# PySpark ETL: Pipeline & Logistics Data Integration

## Objective
Load, join, and cleanse data from PostgreSQL (Inspection Logs) and MongoDB (Asset Telemetry). 
Aggregate sensor data to match inspection windows and persist as Parquet.

In [1]:
import os
import sys
# Set environment variables for PySpark to use the correct Python executable
os.environ['PYSPARK_PYTHON'] = sys.executable
os.environ['PYSPARK_DRIVER_PYTHON'] = sys.executable
# Set HADOOP_HOME to the local hadoop directory
os.environ['HADOOP_HOME'] = os.path.abspath('../hadoop')
os.environ['PATH'] += os.pathsep + os.path.join(os.environ['HADOOP_HOME'], 'bin')

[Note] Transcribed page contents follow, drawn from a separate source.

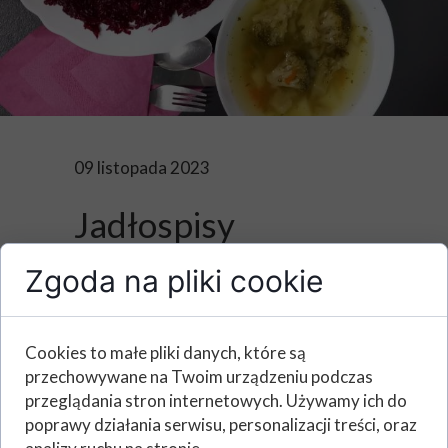
09 listopada 2023
Jadłospisy
09/10/2023 -
Zgoda na pliki cookie
13/11/2023
Cookies to małe pliki danych, które są
przechowywane na Twoim urządzeniu podczas
przeglądania stron internetowych. Używamy ich do
Poniżej prezentujemy jadłospisy na wybrane dni,
poprawy działania serwisu, personalizacji treści, oraz
od 09/10/2023 do 13/11/2023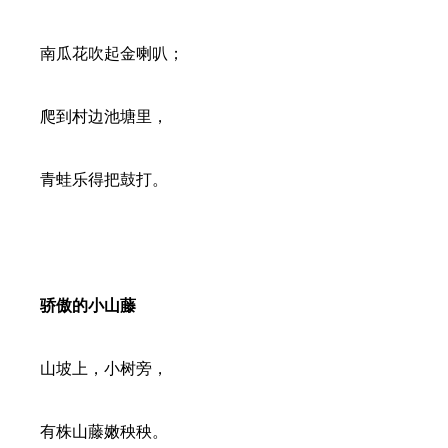
南瓜花吹起金喇叭；
爬到村边池塘里，
青蛙乐得把鼓打。
骄傲的小山藤
山坡上，小树旁，
有株山藤嫩秧秧。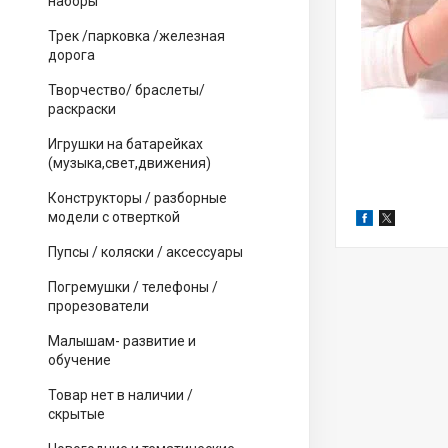
наборы
Трек /парковка /железная
дорога
Творчество/ браслеты/
раскраски
Игрушки на батарейках
(музыка,свет,движения)
Конструкторы / разборные
модели с отверткой
Пупсы / коляски / аксессуары
Погремушки / телефоны /
прорезователи
Малышам- развитие и
обучение
Товар нет в наличии /
скрытые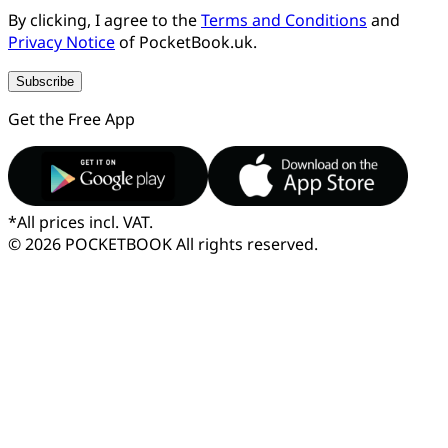
By clicking, I agree to the
Terms and Conditions
and
Privacy Notice
of PocketBook.uk.
Subscribe
Get the Free App
*
All prices incl. VAT.
© 2026 POCKETBOOK
All rights reserved.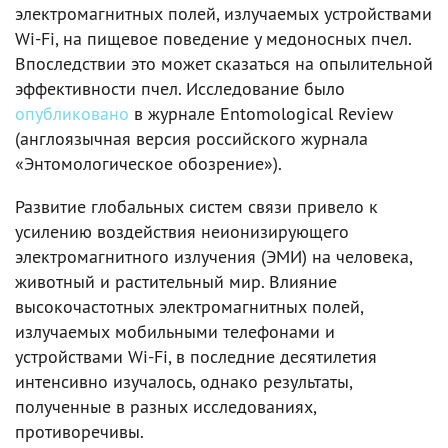
электромагнитных полей, излучаемых устройствами
Wi-Fi, на пищевое поведение у медоносных пчел.
Впоследствии это может сказаться на опылительной
эффективности пчел. Исследование было
опубликовано
в журнале Entomological Review
(англоязычная версия российского журнала
«Энтомологическое обозрение»).
Развитие глобальных систем связи привело к
усилению воздействия неионизирующего
электромагнитного излучения (ЭМИ) на человека,
животный и растительный мир. Влияние
высокочастотных электромагнитных полей,
излучаемых мобильными телефонами и
устройствами Wi-Fi, в последние десятилетия
интенсивно изучалось, однако результаты,
полученные в разных исследованиях,
противоречивы.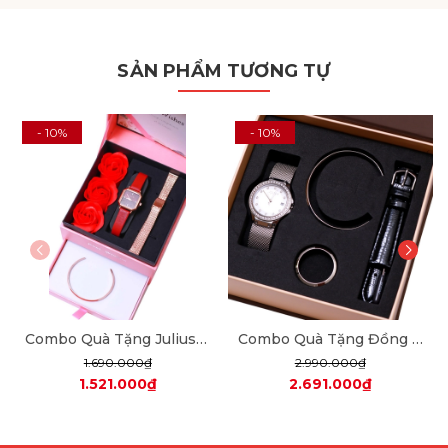
SẢN PHẨM TƯƠNG TỰ
- 10%
- 10%
Combo Quà Tặng Julius JA-1370 + dây mesh + JSB078
Combo Quà Tặng Đồng Hồ Nữ Julius Star JS-040A Sapphire Julius Star Hàn Quốc Dây Thép (Bạc)
1.690.000₫
2.990.000₫
1.521.000₫
2.691.000₫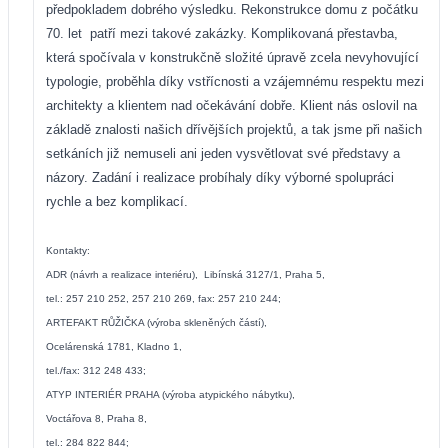
předpokladem dobrého výsledku. Rekonstrukce domu z počátku
70. let
patří mezi takové zakázky. Komplikovaná přestavba,
která spočívala v konstrukčně složité úpravě zcela nevyhovující
typologie, proběhla díky vstřícnosti a vzájemnému respektu mezi
architekty a klientem nad očekávání dobře. Klient nás oslovil na
základě znalosti našich dřívějších projektů, a tak jsme při našich
setkáních již nemuseli ani jeden vysvětlovat své představy a
názory. Zadání i realizace probíhaly díky výborné spolupráci
rychle a bez komplikací.
Kontakty:
ADR (návrh a realizace interiéru),
Libínská 3127/1, Praha 5,
tel.: 257 210 252, 257 210 269, fax: 257 210 244;
ARTEFAKT RŮŽIČKA (výroba skleněných částí),
Ocelárenská 1781, Kladno 1,
tel./fax: 312 248 433;
ATYP INTERIÉR PRAHA (výroba atypického nábytku),
Voctářova 8, Praha 8,
tel.: 284 822 844;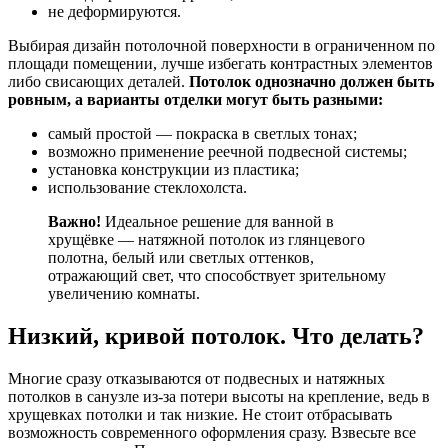
не деформируются.
Выбирая дизайн потолочной поверхности в ограниченном по
площади помещении, лучше избегать контрастных элементов
либо свисающих деталей.
Потолок однозначно должен быть
ровным, а варианты отделки могут быть разными:
самый простой — покраска в светлых тонах;
возможно применение реечной подвесной системы;
установка конструкции из пластика;
использование стеклохолста.
Важно!
Идеальное решение для ванной в
хрущёвке — натяжной потолок из глянцевого
полотна, белый или светлых оттенков,
отражающий свет, что способствует зрительному
увеличению комнаты.
Низкий, кривой потолок. Что делать?
Многие сразу отказываются от подвесных и натяжных
потолков в санузле из-за потери высоты на крепление, ведь в
хрущевках потолки и так низкие. Не стоит отбрасывать
возможность современного оформления сразу. Взвесьте все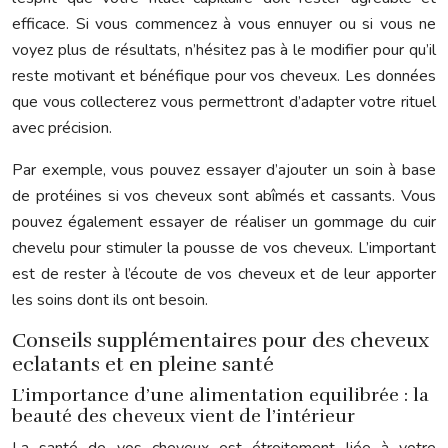
efficace. Si vous commencez à vous ennuyer ou si vous ne
voyez plus de résultats, n’hésitez pas à le modifier pour qu’il
reste motivant et bénéfique pour vos cheveux. Les données
que vous collecterez vous permettront d’adapter votre rituel
avec précision.
Par exemple, vous pouvez essayer d’ajouter un soin à base
de protéines si vos cheveux sont abîmés et cassants. Vous
pouvez également essayer de réaliser un gommage du cuir
chevelu pour stimuler la pousse de vos cheveux. L’important
est de rester à l’écoute de vos cheveux et de leur apporter
les soins dont ils ont besoin.
Conseils supplémentaires pour des cheveux
eclatants et en pleine santé
L’importance d’une alimentation equilibrée : la
beauté des cheveux vient de l’intérieur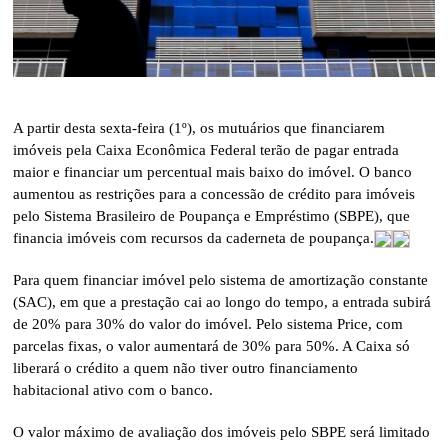
A partir desta sexta-feira (1º), os mutuários que financiarem
imóveis pela Caixa Econômica Federal terão de pagar entrada
maior e financiar um percentual mais baixo do imóvel. O banco
aumentou as restrições para a concessão de crédito para imóveis
pelo Sistema Brasileiro de Poupança e Empréstimo (SBPE), que
financia imóveis com recursos da caderneta de poupança.
Para quem financiar imóvel pelo sistema de amortização constante
(SAC), em que a prestação cai ao longo do tempo, a entrada subirá
de 20% para 30% do valor do imóvel. Pelo sistema Price, com
parcelas fixas, o valor aumentará de 30% para 50%. A Caixa só
liberará o crédito a quem não tiver outro financiamento
habitacional ativo com o banco.
O valor máximo de avaliação dos imóveis pelo SBPE será limitado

# Set environment variables for PySpark to use the correct Python executable

from pyspark.sql import SparkSession
from pyspark.sql.functions import col, window, avg, max, min

# Initialize Spark Session
# Note: In a real environment, you would need to include the necessary JARs for Postgres and MongoDB connectors
# .config("spark.jars.packages", "org.mongodb.spark:mongo-spark-connector_2.12:3.0.1,org.postgresql:postgresql:42.2.18")
spark = SparkSession.builder \
    .appName("PTT_Pipeline_Logistics_ETL") \
    .getOrCreate()

print("Spark Session Created")

Spark Session Created


In [2]:
# 1. Load Data from PostgreSQL (Mocked for this notebook as we don't have a live DB)
# In production: spark.read.format("jdbc").option("url", "jdbc:postgresql://localhost:5432/ptt_db")...

inspection_data = [
    (1, "SEG-101", "2023-10-01", "INS-01", False, 0.0, False),
    (2, "SEG-102", "2023-10-02", "INS-02", True, 15.5, True),
    (3, "SEG-103", "2023-10-03", "INS-01", False, 2.1, False)
]
columns = ["inspection_id", "pipeline_segment_id", "inspection_date", "inspector_id", "crack_detected", "corrosion_level", "maintenance_required"]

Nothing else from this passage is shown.